Here's another approach that uses parallelization and sorting (and then more parallelization!). Splitting the work up into smaller and more efficient pieces should make this job much, much faster.
If your BAM file is indexed and you have an SGE or OGE computational grid, you could parallelize conversion of BAM to sorted BED:
$ bam2bed_sge reads.bam reads.bed
If you prefer to use GNU Parallel, there is also bam2bed_gnuParallel
.
Splitting the conversion work by chromosome reduces the execution time generally to the largest chromosome of reads.

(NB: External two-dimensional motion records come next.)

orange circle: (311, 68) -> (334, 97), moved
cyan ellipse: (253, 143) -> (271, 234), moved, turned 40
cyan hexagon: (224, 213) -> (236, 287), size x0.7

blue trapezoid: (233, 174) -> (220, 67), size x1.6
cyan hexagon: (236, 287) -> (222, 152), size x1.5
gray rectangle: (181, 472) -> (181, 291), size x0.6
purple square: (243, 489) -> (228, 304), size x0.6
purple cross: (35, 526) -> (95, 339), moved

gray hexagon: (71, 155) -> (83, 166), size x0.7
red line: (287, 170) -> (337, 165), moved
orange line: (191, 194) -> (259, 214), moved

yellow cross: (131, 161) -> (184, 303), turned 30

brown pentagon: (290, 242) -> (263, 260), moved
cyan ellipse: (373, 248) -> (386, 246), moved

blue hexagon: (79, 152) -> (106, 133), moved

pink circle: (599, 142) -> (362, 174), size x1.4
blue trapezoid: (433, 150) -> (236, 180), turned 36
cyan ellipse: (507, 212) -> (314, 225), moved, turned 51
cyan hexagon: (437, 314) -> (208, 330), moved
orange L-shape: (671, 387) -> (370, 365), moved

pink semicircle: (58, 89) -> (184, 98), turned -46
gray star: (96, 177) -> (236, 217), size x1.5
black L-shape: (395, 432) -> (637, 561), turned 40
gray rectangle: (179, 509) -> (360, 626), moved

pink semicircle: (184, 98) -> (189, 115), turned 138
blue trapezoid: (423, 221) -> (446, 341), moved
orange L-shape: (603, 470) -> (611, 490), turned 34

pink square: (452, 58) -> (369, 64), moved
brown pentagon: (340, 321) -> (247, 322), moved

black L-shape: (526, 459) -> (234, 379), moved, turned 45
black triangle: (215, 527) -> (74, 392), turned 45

Then look for the closest read to each read and only report distances:
$ closest-features --closest --dist --no-ref --no-overlaps reads.bed reads.bed > dists.txt
The --no-ref
and --no-overlaps
options leave out the read element and only reports the closest signed distance between a read and its nearest read, up or downstream.
Sorting with BEDOPS eliminates wasteful pairwise comparisons between all reads and makes this task fast.

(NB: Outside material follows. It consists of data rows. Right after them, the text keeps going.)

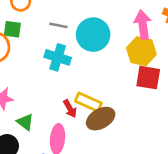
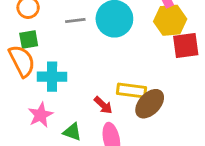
cyan cross: (58, 57) -> (52, 77), moved
red arrow: (70, 109) -> (103, 105), moved

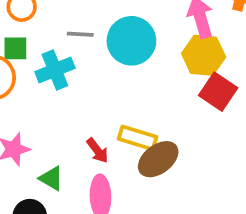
red square: (186, 46) -> (218, 92), turned 32
cyan cross: (52, 77) -> (55, 70), moved, turned -32

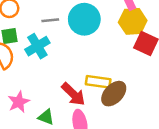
red arrow: (97, 151) -> (73, 94), size x1.5

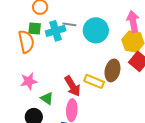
cyan cross: (37, 46) -> (56, 31), moved
brown ellipse: (114, 94) -> (112, 70), moved, turned -45

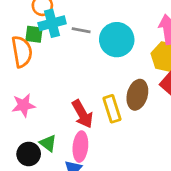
cyan cross: (56, 31) -> (52, 23), moved
yellow rectangle: (94, 81) -> (112, 109), turned 48
green triangle: (47, 98) -> (48, 143), moved

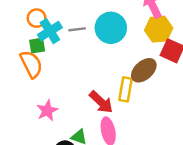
brown ellipse: (137, 95) -> (144, 70), turned 50
yellow rectangle: (112, 109) -> (125, 89), turned 45

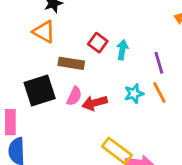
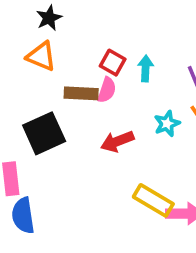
pink semicircle: (74, 96) -> (107, 90), moved

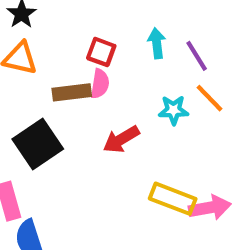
cyan arrow: (146, 68) -> (157, 43), moved
cyan star: (167, 124) -> (173, 110), turned 30

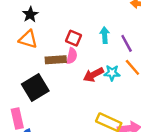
red arrow: (121, 139) -> (93, 75), moved

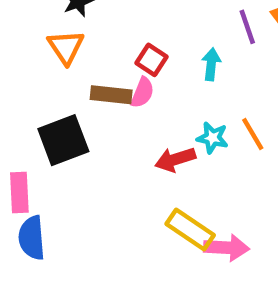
orange triangle: (28, 39) -> (66, 47), turned 30
purple line: (127, 43) -> (247, 27), moved
red arrow: (93, 75) -> (175, 159), moved

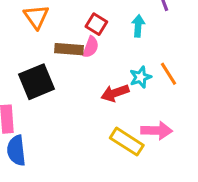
cyan star: (212, 138) -> (140, 77), turned -30
pink arrow: (227, 248) -> (157, 131), moved

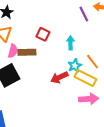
cyan arrow: (138, 26) -> (70, 43), moved
pink semicircle: (91, 47) -> (13, 51), moved
yellow rectangle: (127, 142) -> (85, 78), moved

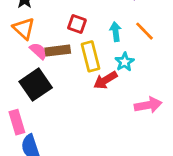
pink semicircle: (13, 51) -> (39, 51), turned -56
orange line: (93, 62) -> (144, 31), moved
yellow rectangle: (85, 78) -> (90, 56), moved, turned 55

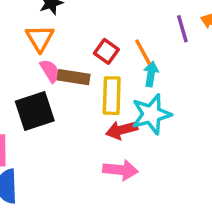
orange line: (144, 31) -> (143, 52), moved
cyan star: (125, 62) -> (151, 114), size x1.6
pink arrow: (148, 105) -> (120, 170), moved

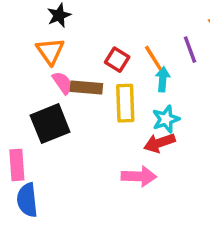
purple line: (182, 29) -> (190, 50), moved
cyan star: (151, 114) -> (166, 119), size x0.7
red arrow: (122, 130) -> (159, 143), moved

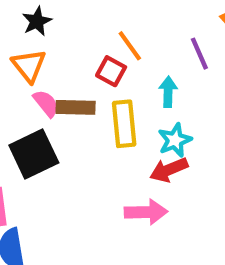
orange line: (153, 58) -> (130, 46), moved

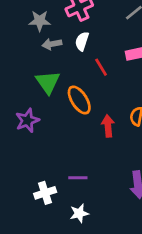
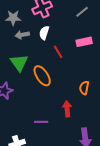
red arrow: (108, 126) -> (67, 109), moved
purple line: (78, 178) -> (41, 122), moved

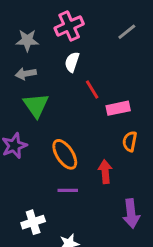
gray arrow: (22, 35) -> (26, 74), moved
pink rectangle: (84, 42) -> (118, 108), moved
orange ellipse: (42, 76) -> (65, 154), moved

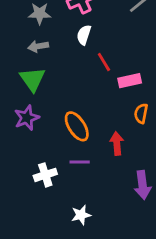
green triangle: (36, 105) -> (32, 79), moved
white cross: (33, 222) -> (45, 175), moved

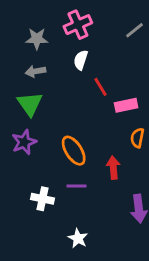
white cross: (45, 175) -> (42, 199), turned 30
white star: (81, 215) -> (78, 238), turned -30

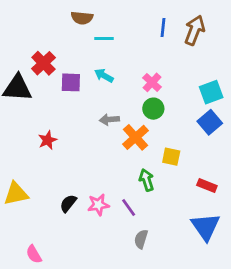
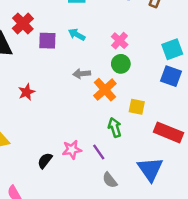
blue square: (210, 122) -> (171, 76), turned -30
red rectangle: (207, 186) -> (169, 132), size x1.6
black semicircle: (68, 203) -> (45, 161), moved
blue triangle: (206, 227) -> (150, 169), moved
gray semicircle: (141, 239) -> (110, 180), turned -56

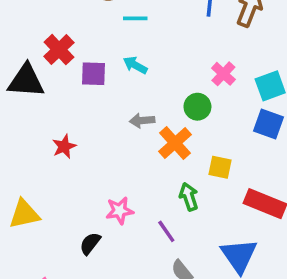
pink cross: (120, 41) -> (223, 74), moved
pink star: (72, 150) -> (120, 211), moved

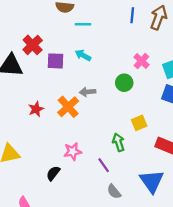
orange cross: (175, 143) -> (68, 107), moved
yellow square: (220, 167) -> (139, 123), turned -35

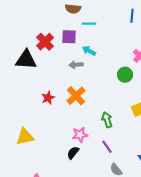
purple square: (55, 61) -> (69, 37), moved
gray arrow: (88, 92) -> (76, 65), moved
green arrow: (118, 142) -> (107, 120), moved
black semicircle: (53, 173) -> (73, 153), moved

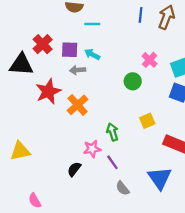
purple square: (69, 37) -> (70, 50), moved
red star: (48, 98) -> (48, 91), moved, size x1.6
pink star: (80, 135) -> (92, 149), moved

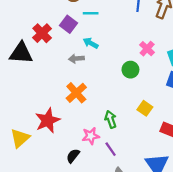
purple square: (70, 50) -> (69, 24), moved, turned 35
red star: (48, 91) -> (48, 120), moved
yellow square: (147, 121) -> (145, 108), turned -32
yellow triangle: (20, 151) -> (20, 138), turned -30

You can again parallelize this work with bedextract and the addition of the --chrom
operator to closest-features
. Again, supposing an SGE computational grid:
for chrName in `bedextract --list-chr reads.bed`; do \
qsub <grid_options> closest-features --chrom ${chrName} --closest --dist --no-ref --no-overlaps reads.bed reads.bed > dists.${chrName}.txt; \
done
As with the BAM conversion step, this reduces search time down generally to the largest chromosome of reads.
Then process dists.txt
(or each per-chromosome distances file, if parallelized) to filter out distances larger than some threshold (say, 200), remove the sign, and (say) report the average distance of thresholded distances:
$ awk ' \
function abs(x) { \
return ((x < 0.0) ? -x : x) \
} \
BEGIN { \
s = 0; \
n = 0; \
} \
{ \
if ($0 < 200) { s += abs($0); n++; } \
} \
END { \
if (n > 0) { print s / n; } else { print "NaN"; } \
}' dists.txt
Are your BAM files sorted? If so, the whole process can be done in a much more efficient manner. Even if they're not sorted, it could well be faster to sort them and then compute what you need.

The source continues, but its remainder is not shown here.